Channels ▼
RSS

Design

Matching Wildcards: An Empirical Way to Tame an Algorithm


Wildcard matching routines are easy to describe and convenient to use, but deceptively challenging to implement. In 2008, when Dr. Dobb's published my first wildcard-matching algorithm, the Internet didn't provide very many alternatives that were both understandable and totally correct, let alone suitable for high-performance programs that need to compare numerous text strings quickly. For example, many of the best-tested varieties were recursive. That made them not only relatively slow compared with similar code that doesn't have the overhead of growing and shrinking stack space as it runs, but also vulnerable to overflowing the stack given certain pathological input.

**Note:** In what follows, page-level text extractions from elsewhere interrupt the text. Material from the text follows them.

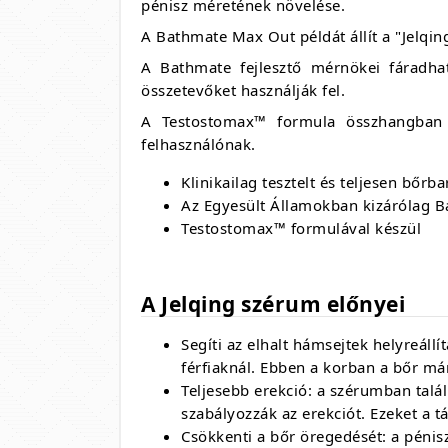
pénisz méretének növelése.
A Bathmate Max Out példát állít a "Jelq
A Bathmate fejlesztő mérnökei fáradha
összetevőket használják fel.
A Testostomax™ formula összhangban á
felhasználónak.
Klinikailag tesztelt és teljesen bőrba
Az Egyesült Államokban kizárólag B
Testostomax™ formulával készül
A Jelqing szérum előnyei
Segíti az elhalt hámsejtek helyreáll
férfiaknál. Ebben a korban a bőr m
Teljesebb erekció: a szérumban tal
szabályozzák az erekciót. Ezeket a 
Csökkenti a bőr öregedését: a pénis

Times have changed. In these days of myriad fancy hacks, a quick search turns up a broad range of non-recursive wildcard matching algorithms, coded in C, Java, and other languages. Most of them are crash-proof. But do all of them do the job as expected? Do some of them perform better than others? How can you tell?

Wild Pitfalls

A few thorny problems affect wildcard-matching algorithms:

  • To be correct, they need to handle repeating text patterns in the input strings. Repeating patterns can confound pattern matching, either when the pattern almost seems like a match but isn't, or when more than one instance of the pattern, in a single string, could match.
  • They may encounter situations in which the character that designates a wildcard (typically *) appears in the "tame" input string (a string without wildcards) as well as in the "wild" input string. A routine that compares characters from each string and upon finding a match just looks for further character matches, without taking note of the wildcard, is again susceptible to false negatives. When you're comparing the "tame" string "x*yy" with the "wild" string "x*y", you most likely want your wildcard character to be recognized as a wildcard, just as usual.
  • They also need to handle situations in which a wildcard character might appear one or more times at the beginning or end of a string, as well as in the middle. Because a * wildcard can match any number of characters, including none; the string "xy" can match "***x*****y***".   Failure to address all the possibilities can cause misbehavior. Even a careful code review can miss inconsistencies that make a routine handle certain wildcard arrangements differently from others.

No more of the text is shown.